Dilema

928 91 8
                                    

Semalaman, tidurku sama sekali tidak lelap. Pikiran terus mengembara perihal apa yang dikatakan Papa.

Papa, cucu, anak, aku dan Mas Roland.

Kelima hal itu tak lepas dari pikiranku. Perjanjiannya tidak begitu. Aku hanya harus menjadi istri di atas kertas. Tidak sampai harus punya anak segala!

Sepulang dari rumah Papa kemarin, aku dan Mas Roland saling diam tanpa suara. Aku dengan pemikiran soal cucu, sedangkan Mas Roland entah memikirkan apa. Mungkin dia juga memikirkan tentang apa yang Papa katakan. Karena setelah kami selesai sarapan, Papa mengajaknya berbicara empat mata.

Ketukan di pintu kamar membuat aktivitasku menonton televisi terganggu. Bukan, lebih tepatnya lamunanku yang terganggu. Karena sedari tadi tanganku begitu lincah memencet remote control secara asal, tanpa memerhatikan layarnya.

"Tita. Apa kamu memesan pizza?" Itu suara Mas Roland. Tumben-tumbenan dia yang mengantarkan pesananku? Biasanya juga Pak Satpam. Karena memang setiap paket akan diserahkan di gerbang depan, lalu diantar ke rumah olehnya.
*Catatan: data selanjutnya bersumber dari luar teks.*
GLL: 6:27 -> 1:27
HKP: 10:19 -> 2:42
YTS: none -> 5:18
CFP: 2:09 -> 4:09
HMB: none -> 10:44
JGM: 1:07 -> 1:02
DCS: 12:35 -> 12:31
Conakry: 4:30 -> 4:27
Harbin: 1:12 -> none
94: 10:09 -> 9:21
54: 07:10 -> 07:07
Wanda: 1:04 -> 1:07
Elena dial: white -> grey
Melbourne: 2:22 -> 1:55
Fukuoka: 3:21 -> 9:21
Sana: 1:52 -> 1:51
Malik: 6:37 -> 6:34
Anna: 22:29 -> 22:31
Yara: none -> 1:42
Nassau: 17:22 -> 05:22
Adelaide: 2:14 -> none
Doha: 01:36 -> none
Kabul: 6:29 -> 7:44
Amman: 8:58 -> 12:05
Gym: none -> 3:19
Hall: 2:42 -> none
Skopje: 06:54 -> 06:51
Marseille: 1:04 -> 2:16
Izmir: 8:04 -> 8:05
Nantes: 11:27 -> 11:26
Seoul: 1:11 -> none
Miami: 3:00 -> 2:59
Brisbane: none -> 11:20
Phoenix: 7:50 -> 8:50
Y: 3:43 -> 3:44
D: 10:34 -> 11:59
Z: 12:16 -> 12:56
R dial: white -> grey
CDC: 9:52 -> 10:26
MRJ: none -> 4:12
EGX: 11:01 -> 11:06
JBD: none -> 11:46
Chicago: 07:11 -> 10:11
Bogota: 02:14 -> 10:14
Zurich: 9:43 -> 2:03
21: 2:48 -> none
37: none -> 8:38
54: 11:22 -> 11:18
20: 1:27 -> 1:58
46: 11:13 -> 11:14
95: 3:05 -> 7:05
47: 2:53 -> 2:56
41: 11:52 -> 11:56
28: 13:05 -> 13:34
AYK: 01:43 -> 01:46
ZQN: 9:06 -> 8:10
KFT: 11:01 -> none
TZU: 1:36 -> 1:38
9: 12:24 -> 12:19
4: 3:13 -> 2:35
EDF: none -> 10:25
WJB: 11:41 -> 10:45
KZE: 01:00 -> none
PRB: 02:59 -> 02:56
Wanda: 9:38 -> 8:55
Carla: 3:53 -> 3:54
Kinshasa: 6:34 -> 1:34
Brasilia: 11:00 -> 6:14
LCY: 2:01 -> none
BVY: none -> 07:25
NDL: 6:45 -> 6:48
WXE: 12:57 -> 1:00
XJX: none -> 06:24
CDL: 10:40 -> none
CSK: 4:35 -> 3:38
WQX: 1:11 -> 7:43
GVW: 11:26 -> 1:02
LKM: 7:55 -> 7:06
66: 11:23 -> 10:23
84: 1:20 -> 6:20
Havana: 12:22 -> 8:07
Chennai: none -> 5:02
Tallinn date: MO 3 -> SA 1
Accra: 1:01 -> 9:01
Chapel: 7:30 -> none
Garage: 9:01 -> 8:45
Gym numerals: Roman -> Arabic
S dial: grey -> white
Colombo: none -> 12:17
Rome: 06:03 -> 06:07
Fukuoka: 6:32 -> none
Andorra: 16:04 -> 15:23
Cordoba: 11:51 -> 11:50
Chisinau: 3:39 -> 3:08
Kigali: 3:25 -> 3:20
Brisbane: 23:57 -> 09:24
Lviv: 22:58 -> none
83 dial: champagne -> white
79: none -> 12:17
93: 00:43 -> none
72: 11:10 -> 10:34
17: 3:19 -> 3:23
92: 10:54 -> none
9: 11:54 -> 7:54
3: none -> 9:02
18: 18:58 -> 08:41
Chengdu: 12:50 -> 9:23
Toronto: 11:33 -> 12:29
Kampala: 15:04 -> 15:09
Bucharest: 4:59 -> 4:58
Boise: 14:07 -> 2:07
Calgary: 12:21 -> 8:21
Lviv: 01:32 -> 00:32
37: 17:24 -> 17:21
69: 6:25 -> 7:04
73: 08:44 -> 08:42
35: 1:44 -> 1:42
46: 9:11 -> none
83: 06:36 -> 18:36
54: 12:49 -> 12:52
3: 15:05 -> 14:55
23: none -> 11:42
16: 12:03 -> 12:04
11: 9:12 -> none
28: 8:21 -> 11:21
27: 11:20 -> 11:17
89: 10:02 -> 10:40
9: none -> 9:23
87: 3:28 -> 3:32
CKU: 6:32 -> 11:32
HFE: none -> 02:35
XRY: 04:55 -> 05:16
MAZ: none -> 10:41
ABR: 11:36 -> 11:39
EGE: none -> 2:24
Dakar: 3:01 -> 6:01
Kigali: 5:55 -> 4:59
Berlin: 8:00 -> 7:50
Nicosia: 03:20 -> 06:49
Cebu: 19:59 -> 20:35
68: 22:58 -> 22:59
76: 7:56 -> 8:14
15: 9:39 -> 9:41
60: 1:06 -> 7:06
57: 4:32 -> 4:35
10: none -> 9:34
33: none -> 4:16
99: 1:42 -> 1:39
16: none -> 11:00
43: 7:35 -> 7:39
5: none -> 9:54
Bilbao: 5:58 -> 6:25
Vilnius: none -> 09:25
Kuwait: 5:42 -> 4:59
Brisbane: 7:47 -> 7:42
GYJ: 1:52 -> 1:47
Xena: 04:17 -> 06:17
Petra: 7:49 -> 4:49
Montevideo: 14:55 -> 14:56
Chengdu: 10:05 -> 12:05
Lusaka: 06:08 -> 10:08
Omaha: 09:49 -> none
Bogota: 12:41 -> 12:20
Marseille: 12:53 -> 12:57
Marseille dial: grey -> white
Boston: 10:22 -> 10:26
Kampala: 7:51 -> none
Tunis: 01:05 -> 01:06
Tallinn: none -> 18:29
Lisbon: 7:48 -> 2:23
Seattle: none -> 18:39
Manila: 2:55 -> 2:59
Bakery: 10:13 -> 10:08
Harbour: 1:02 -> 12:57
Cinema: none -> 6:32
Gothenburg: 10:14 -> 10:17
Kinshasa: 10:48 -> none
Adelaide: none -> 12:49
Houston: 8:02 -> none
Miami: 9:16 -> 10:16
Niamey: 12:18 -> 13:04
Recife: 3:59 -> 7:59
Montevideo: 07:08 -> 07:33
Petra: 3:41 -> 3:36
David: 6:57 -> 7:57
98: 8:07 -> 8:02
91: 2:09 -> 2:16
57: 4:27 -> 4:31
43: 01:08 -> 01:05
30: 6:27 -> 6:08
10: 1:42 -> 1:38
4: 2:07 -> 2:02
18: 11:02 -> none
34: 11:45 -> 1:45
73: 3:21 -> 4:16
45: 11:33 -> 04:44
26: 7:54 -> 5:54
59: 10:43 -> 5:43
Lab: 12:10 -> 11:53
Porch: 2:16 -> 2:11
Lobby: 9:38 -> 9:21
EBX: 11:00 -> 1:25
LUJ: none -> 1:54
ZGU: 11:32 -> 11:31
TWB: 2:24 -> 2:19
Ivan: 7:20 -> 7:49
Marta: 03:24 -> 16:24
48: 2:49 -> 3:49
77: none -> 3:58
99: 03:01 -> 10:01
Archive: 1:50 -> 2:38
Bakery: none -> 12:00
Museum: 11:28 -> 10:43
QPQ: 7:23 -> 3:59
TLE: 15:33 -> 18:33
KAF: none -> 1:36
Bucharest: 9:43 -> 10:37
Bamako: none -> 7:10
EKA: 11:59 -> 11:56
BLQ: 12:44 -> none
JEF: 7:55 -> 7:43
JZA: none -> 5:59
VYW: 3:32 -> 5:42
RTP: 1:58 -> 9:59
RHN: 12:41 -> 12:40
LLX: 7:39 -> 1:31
Aku berdeham, lalu menjawab, "Iya."

Setelah sedikit merapikan rambut yang acak-acakan, aku bergegas membuka pintu. Setengah badanku menyembul, karena saat ini hanya mengenakan kaos oblong tanpa lengan berdada rendah dan bawahan celana hotpant. Menurutku, ini sangat tidak sopan jika dilihat oleh lelaki. Walaupun dia itu suamiku, dan belum tentu tertarik juga.

"Terima kasih." Aku menerima uluran pizza. Mas Roland mengernyit karena melihat tingkahku yang seperti menyembunyikan sesuatu.

"Saya mau bicara." Dia mendorong pintu secara paksa, dan otomatis aku mundur, karena gerakannya yang tiba-tiba.

Mas Roland terlihat mengerjap, melihatku dari atas sampai bawah. Lalu tatapannya berhenti di dadaku yang kini sudah sembuh dari siraman air panas beberapa waktu lalu.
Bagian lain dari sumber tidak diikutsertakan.